Tacet Venari is Latin for Silent Hunt, which describes the goal of the exercise: to hunt for adversaries within USAFE-AFAFRICA weapons systems. The exercise is one of several DOD-wide efforts that provides mission assurance and enhances command and control by ensuring warfighters have the skills needed to deliver defensive cyber operations.
“We’re preparing Air Force mission defense teams to do defensive cyber operations on weapons systems,” said U.S. Space Force Tech. Sgt. Auguste Archer, an exercise planner and cyber integrations specialist. “This exercise is critical because it provides an opportunity for students to learn in a realistic environment and fail forward to improve their skills without compromising the mission.”
MDTs from the 86th Communications Squadron, Ramstein Air Base; 52nd CS, Spangdahlem Air Base; 422nd CS, Royal Air Force Croughton, England; 603rd Air and Space CS, Ramstein Air Base; and 1st Combat CS, Ramstein Air Base, participated in this iteration of the exercise.
Silent Hunt provides a realistic cyber threat scenario for the MDTs to tackle so they can learn how to counter threats at the tactical level, using the same skills needed for real-world defense operations.
Importantly, it prepares Airmen to play an active role in cyber defense. Rather than focusing on tools to prevent adversaries from gaining access to networks, this active framework assumes a compromise in the network and directs efforts to identifying and categorizing adversary activity.

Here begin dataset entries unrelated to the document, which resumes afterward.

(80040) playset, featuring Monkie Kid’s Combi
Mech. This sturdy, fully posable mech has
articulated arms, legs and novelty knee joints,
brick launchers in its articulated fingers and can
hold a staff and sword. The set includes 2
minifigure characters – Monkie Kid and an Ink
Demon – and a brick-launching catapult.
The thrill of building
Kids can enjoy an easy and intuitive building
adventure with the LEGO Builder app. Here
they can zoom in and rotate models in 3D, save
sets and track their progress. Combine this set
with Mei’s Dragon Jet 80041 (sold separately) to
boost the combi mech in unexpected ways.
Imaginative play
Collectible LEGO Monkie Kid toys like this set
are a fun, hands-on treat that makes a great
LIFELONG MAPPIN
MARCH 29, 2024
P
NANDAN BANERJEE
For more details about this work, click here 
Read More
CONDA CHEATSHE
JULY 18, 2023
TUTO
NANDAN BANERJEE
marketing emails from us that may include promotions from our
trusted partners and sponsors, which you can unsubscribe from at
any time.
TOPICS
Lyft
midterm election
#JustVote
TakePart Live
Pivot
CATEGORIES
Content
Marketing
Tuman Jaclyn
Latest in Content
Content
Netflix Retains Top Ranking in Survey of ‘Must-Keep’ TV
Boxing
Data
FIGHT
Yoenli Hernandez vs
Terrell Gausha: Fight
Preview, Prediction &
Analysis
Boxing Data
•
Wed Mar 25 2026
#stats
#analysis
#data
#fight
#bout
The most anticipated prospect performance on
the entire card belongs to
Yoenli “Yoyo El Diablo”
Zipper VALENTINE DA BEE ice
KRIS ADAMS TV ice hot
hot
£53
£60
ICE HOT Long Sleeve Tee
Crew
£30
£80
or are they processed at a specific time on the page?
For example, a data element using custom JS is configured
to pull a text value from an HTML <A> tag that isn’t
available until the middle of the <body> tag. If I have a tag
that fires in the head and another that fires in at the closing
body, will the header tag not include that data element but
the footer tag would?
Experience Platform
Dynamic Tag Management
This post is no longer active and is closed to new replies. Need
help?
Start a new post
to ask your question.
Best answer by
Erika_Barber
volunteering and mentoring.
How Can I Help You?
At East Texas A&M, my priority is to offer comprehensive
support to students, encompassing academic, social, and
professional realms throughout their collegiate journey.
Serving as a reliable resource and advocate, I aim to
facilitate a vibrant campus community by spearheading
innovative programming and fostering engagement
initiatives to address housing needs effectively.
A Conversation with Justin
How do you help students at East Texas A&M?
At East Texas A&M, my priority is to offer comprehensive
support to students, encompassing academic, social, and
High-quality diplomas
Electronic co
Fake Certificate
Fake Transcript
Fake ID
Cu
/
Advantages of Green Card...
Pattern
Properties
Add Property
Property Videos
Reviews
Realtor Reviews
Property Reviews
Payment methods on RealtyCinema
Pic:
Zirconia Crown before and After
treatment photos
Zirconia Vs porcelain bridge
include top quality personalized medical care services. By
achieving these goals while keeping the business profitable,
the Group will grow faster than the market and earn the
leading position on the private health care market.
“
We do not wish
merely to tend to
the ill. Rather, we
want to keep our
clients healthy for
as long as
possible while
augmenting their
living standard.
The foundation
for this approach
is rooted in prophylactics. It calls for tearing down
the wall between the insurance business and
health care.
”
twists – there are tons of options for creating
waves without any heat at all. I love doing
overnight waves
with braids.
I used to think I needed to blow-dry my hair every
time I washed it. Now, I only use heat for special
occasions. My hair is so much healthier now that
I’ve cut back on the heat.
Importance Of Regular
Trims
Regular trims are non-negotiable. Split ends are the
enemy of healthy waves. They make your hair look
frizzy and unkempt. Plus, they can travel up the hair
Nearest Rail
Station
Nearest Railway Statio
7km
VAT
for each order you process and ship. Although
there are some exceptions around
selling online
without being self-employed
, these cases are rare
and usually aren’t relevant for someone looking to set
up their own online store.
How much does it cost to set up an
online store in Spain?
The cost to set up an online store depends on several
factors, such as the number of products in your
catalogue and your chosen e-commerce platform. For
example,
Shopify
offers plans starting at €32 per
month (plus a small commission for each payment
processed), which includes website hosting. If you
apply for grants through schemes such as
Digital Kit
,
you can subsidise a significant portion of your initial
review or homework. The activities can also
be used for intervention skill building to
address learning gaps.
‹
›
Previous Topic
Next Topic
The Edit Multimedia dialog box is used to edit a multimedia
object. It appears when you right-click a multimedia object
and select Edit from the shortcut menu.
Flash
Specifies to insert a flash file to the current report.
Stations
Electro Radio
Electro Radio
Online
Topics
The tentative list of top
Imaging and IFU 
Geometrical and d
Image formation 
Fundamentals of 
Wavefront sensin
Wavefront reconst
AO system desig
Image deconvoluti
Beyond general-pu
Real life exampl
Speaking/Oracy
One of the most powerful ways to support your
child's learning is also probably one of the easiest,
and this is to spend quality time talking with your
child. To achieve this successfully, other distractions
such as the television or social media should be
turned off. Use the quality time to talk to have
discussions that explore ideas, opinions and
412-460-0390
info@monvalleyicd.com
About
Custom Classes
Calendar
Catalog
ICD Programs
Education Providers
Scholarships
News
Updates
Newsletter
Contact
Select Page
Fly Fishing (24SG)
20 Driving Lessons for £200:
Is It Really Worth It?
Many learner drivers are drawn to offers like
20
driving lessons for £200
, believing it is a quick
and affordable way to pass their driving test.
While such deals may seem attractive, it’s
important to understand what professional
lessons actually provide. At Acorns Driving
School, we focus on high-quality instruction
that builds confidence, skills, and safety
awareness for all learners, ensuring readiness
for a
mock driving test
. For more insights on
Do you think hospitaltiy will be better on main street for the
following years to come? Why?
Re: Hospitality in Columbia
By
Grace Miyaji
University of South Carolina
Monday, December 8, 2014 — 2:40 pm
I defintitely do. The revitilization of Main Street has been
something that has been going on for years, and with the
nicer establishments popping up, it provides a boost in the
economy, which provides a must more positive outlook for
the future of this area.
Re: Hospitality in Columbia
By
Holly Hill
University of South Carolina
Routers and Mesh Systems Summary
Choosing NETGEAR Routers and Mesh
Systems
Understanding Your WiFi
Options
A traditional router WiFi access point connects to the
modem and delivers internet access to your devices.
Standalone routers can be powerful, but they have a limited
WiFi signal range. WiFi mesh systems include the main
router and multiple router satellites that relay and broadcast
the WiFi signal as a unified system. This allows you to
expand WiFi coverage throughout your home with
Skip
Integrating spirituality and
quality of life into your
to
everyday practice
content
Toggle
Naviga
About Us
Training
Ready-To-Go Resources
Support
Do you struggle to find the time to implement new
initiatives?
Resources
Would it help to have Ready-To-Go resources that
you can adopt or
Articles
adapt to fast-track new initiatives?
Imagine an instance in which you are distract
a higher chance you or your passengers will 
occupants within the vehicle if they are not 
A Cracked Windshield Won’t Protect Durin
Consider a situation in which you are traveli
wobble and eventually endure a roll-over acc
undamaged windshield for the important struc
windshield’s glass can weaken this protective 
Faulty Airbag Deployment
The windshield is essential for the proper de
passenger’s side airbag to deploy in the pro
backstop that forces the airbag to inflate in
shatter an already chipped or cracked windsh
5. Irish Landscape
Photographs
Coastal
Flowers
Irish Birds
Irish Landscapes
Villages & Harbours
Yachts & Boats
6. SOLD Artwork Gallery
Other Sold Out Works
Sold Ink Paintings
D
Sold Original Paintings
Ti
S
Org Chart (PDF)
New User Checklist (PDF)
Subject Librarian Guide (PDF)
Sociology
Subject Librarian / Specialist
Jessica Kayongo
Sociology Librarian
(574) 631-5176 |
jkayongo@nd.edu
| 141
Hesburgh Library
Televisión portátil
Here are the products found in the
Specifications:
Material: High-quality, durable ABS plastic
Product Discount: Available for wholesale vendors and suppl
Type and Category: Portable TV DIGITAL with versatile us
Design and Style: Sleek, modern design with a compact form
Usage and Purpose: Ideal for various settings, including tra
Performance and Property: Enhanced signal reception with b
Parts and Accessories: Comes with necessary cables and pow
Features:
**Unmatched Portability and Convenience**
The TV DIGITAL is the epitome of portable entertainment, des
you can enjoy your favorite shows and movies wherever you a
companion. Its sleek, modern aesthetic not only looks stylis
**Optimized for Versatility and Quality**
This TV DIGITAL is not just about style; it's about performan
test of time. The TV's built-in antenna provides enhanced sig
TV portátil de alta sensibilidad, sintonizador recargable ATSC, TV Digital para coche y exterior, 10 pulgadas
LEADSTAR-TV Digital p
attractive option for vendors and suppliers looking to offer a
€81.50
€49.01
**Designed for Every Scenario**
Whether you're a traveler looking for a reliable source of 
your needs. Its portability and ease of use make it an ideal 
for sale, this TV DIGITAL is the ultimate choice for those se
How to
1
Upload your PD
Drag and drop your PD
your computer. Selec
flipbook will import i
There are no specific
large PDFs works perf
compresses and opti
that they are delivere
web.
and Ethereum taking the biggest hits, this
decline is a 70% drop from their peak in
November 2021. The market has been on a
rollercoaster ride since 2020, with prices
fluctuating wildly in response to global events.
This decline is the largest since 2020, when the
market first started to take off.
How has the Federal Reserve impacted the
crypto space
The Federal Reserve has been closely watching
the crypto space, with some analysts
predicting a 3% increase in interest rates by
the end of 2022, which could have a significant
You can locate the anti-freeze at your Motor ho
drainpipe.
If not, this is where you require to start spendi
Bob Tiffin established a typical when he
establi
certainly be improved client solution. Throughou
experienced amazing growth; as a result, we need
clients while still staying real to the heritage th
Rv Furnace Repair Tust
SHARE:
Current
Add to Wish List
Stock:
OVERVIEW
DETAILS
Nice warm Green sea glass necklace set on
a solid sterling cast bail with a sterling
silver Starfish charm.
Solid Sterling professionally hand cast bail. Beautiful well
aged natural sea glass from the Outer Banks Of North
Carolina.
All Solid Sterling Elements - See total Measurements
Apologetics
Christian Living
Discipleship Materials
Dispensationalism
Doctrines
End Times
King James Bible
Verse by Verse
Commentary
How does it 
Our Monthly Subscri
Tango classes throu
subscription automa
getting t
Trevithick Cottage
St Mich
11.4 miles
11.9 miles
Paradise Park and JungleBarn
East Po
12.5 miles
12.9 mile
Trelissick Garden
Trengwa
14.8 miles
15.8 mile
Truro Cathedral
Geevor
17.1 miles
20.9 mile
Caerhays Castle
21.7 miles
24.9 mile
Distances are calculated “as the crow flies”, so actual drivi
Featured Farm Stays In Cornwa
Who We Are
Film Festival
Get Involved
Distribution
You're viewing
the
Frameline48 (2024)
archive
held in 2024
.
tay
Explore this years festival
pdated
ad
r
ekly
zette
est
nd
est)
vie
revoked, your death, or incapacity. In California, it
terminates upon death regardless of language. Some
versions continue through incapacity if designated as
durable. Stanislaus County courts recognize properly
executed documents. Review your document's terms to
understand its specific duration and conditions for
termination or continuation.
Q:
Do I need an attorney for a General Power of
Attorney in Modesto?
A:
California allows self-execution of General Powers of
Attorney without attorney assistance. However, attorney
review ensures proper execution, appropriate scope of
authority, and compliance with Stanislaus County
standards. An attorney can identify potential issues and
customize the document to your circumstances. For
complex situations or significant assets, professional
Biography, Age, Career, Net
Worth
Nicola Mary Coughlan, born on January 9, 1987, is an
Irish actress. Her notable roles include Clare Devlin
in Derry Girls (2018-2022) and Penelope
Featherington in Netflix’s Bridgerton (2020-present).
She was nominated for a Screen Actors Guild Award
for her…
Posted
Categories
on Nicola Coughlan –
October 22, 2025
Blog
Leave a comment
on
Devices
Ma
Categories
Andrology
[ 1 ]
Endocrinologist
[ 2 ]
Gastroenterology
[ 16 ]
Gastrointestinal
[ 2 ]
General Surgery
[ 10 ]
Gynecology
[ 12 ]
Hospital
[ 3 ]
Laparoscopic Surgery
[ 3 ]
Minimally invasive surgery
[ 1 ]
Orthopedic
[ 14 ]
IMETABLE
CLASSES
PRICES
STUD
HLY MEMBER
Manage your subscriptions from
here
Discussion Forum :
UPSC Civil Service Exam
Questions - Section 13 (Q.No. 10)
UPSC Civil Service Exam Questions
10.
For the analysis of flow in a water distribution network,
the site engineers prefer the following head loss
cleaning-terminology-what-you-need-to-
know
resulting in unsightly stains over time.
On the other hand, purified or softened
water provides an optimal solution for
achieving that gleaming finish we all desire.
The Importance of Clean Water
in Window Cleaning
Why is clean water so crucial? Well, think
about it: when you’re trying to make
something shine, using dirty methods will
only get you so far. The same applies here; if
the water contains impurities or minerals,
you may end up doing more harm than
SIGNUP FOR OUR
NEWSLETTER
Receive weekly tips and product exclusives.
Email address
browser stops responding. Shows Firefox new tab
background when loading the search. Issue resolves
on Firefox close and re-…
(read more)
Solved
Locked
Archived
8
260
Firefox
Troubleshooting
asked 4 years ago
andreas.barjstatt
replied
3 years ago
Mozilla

“My responsibility in the exercise was to understand what the adversary is thinking when they’re trying to attack and to take those tactics and try to replicate them within the network for students,” said 1st Lt Christopher Tran, the exercise red team lead. “Every day, cyber-attacks are evolving, so we need our teams to be able to defend against that. This is especially true for potential attacks against our weapons systems.”
The training Silent Hunt furthers vital concepts and initiatives like Combined, Joint All-Domain Command and Control and Agile Combat Employment by ensuring that the weapons systems needed to execute those concepts remain ready and secure.
“The most valuable part of this exercise for us is the ability to get more practice. It enforces the important things we learned during our initial qualification course,” said Senior Airman Frederic Borries, 52nd CS MDT member and exercise student. “Having an active, known, adversary that we need to find helps us tune our vision to make us more effective at finding those adversaries; we develop important instincts.”
Cyber training events like Silent Hunt are critical to preparing operationally focused Airman to deliver unparalleled mission assurance to the warfighter.